Assigned task
The reply should hold nothing except the lines from the one with "Home (55, 129)" through the end of the entries, duplicated exactly and with no pictures.

-------

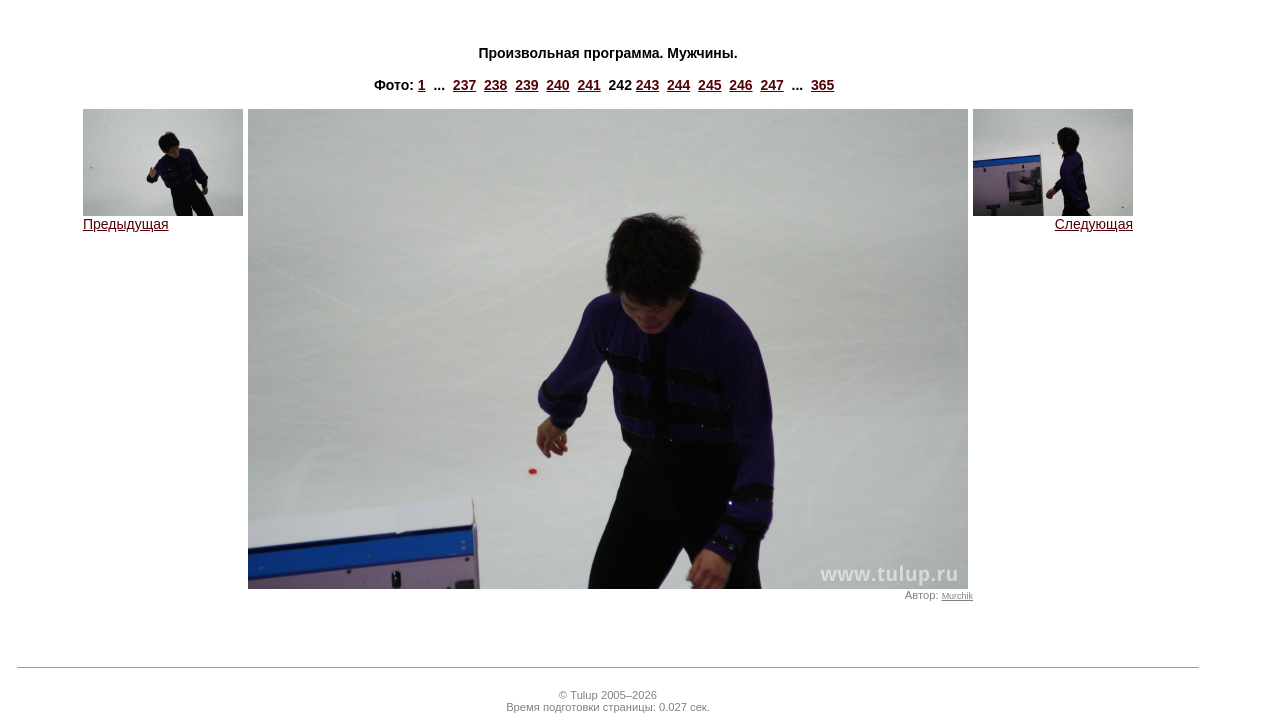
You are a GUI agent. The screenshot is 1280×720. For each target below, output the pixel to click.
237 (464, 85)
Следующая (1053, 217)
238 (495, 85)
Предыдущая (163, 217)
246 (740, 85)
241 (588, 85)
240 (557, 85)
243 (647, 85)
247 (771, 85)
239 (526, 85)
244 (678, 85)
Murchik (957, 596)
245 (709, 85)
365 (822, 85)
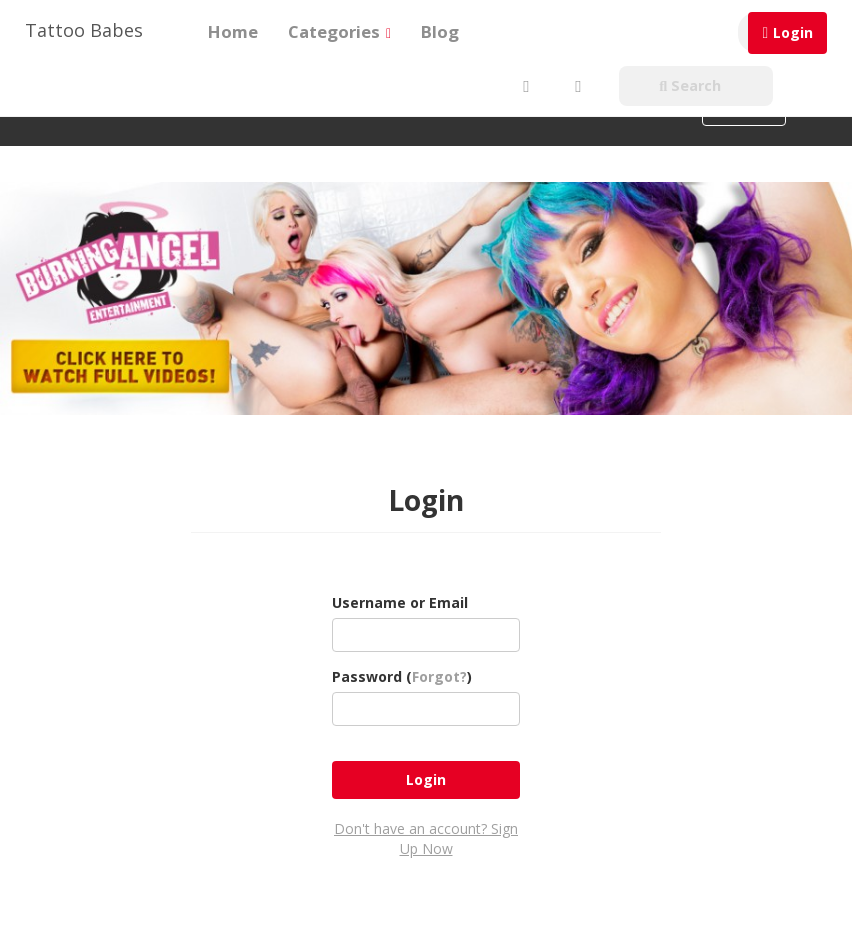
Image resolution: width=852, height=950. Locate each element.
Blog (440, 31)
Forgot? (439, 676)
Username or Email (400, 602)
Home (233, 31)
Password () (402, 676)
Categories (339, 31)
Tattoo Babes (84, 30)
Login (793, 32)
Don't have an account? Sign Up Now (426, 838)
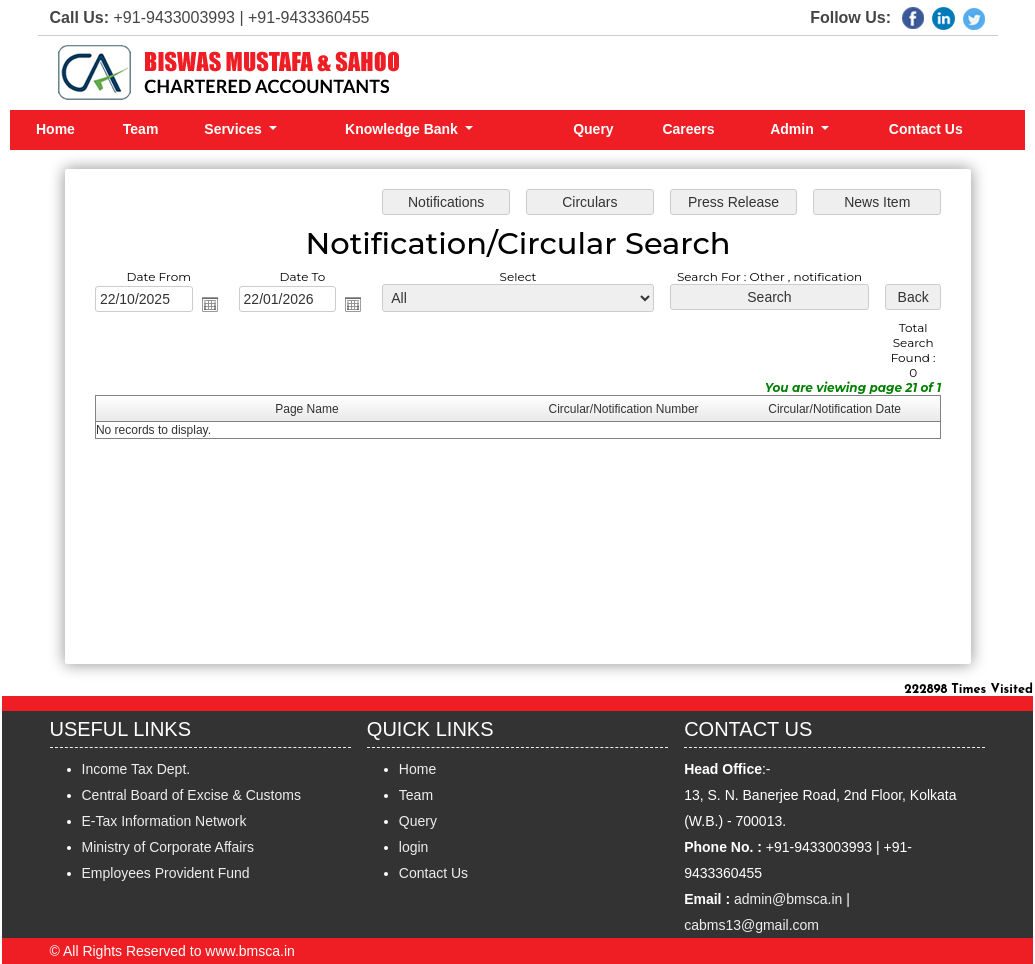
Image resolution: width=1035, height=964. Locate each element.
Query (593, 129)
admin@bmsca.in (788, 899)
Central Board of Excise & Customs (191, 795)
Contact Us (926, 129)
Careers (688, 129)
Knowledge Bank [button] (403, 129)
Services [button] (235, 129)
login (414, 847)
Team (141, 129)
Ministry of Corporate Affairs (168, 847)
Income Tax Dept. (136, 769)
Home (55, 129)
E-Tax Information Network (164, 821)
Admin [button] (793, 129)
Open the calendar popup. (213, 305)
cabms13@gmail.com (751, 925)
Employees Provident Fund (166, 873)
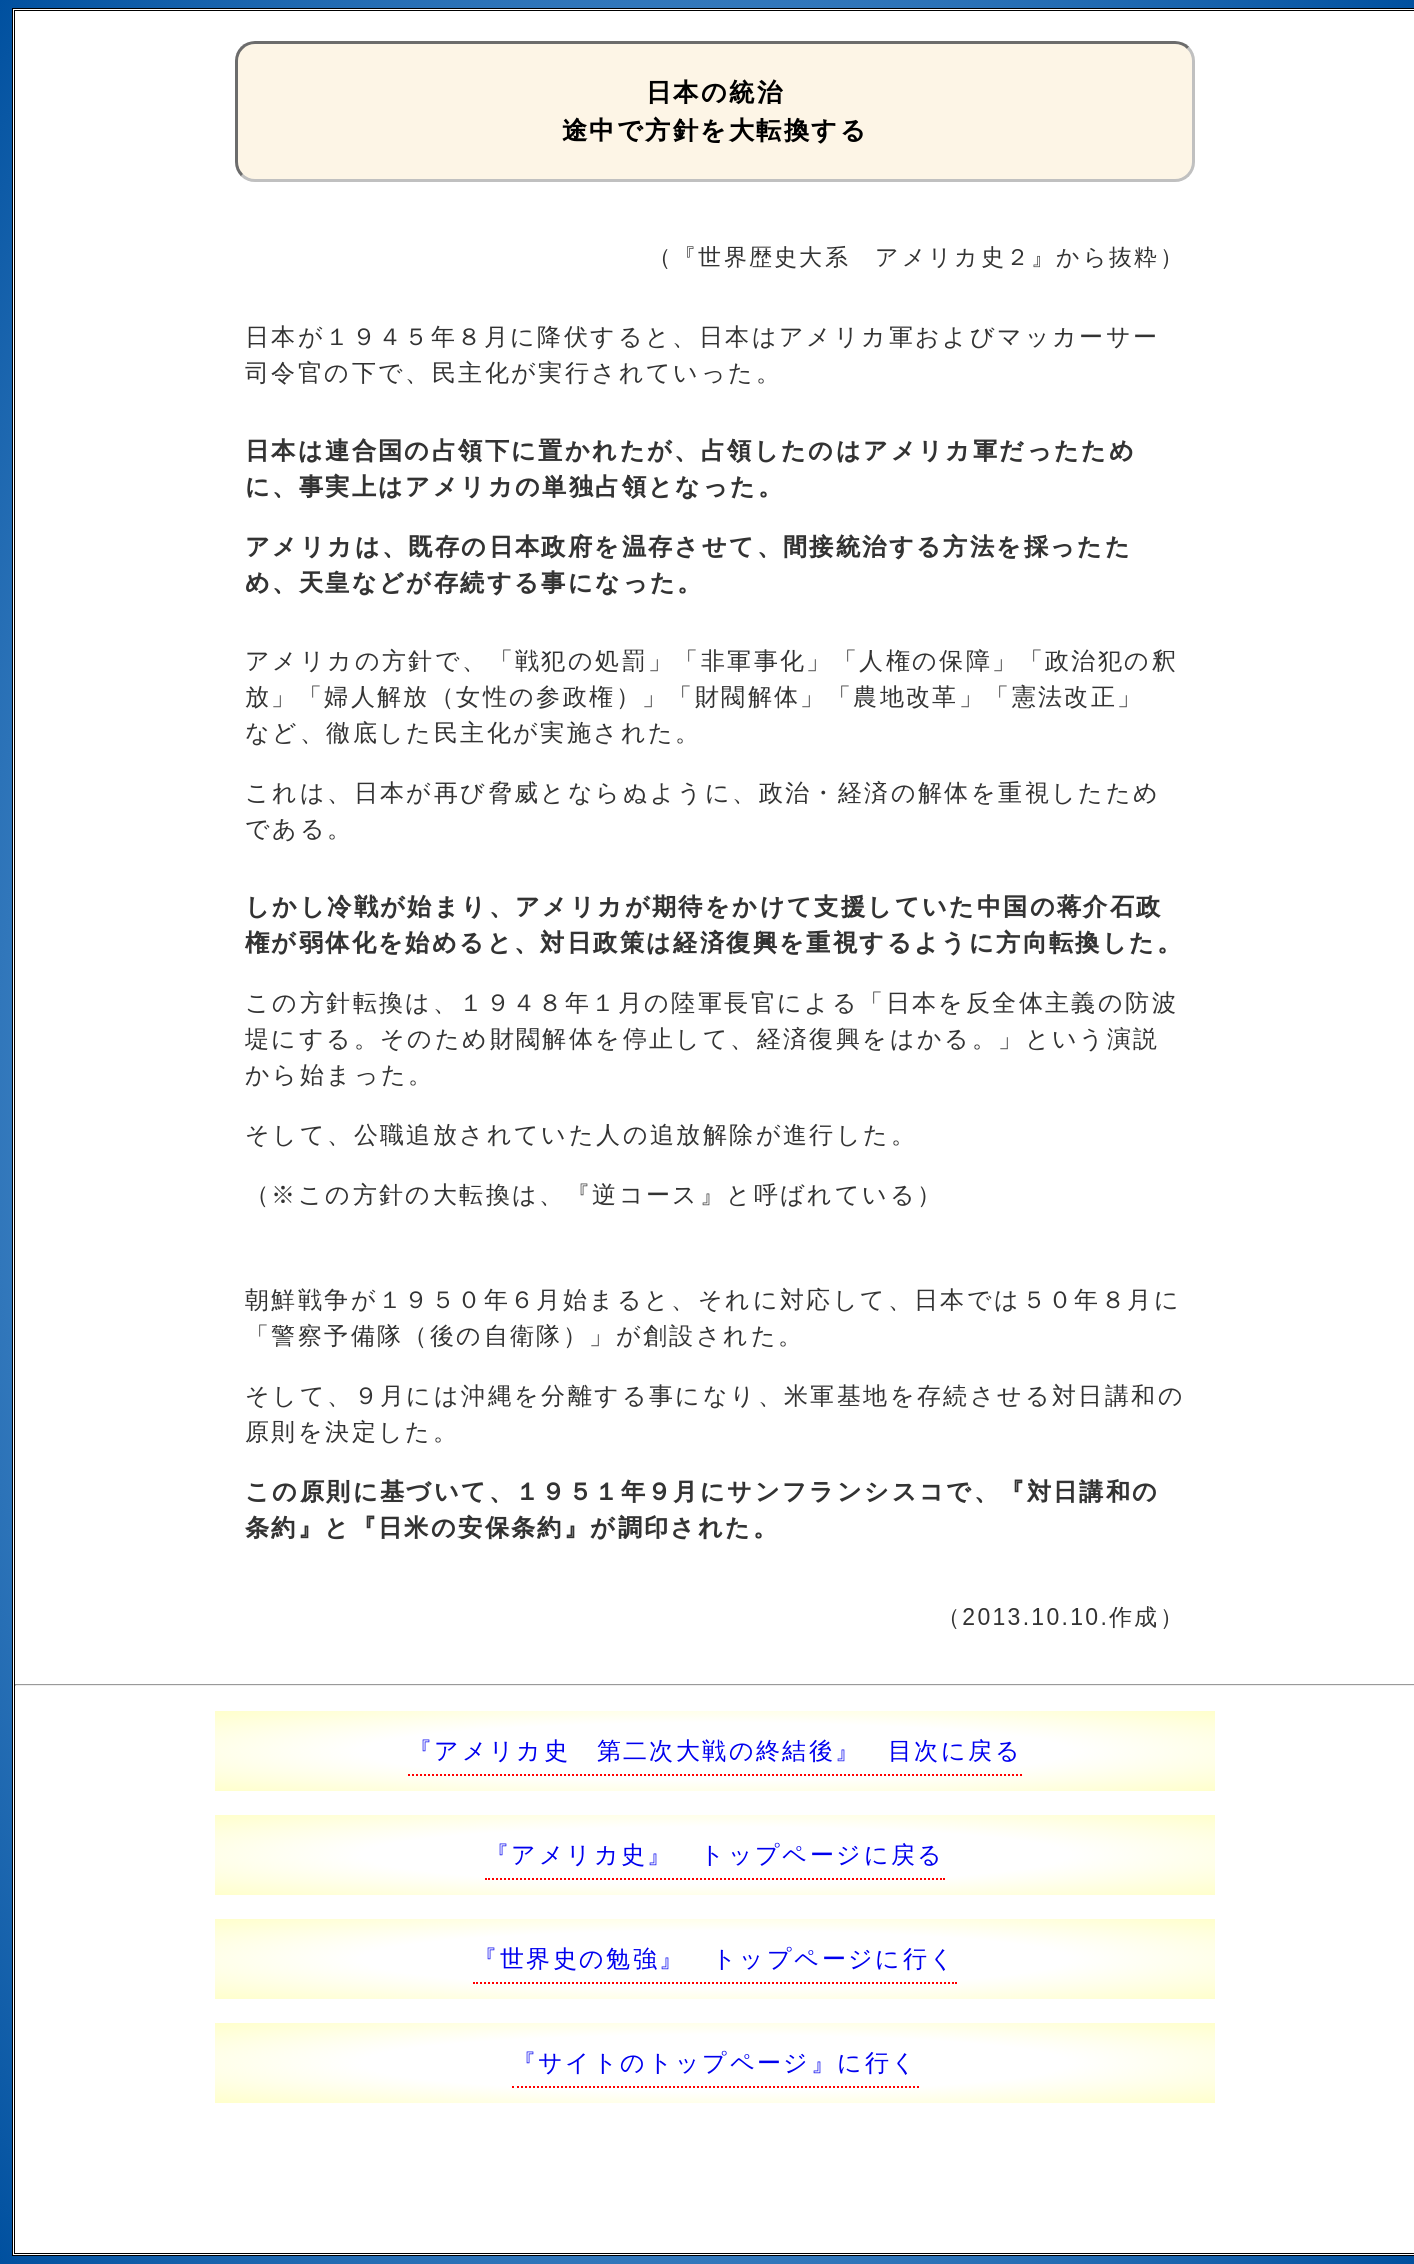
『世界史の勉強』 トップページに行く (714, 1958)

-------

Written response
Home (55, 129)
E-Tax Information Network (164, 821)
Admin [button] (793, 129)
Open the calendar popup. (213, 305)
cabms13@gmail.com (751, 925)
Employees Provident Fund (166, 873)
『世界史の勉強』 トップページに行く (714, 1958)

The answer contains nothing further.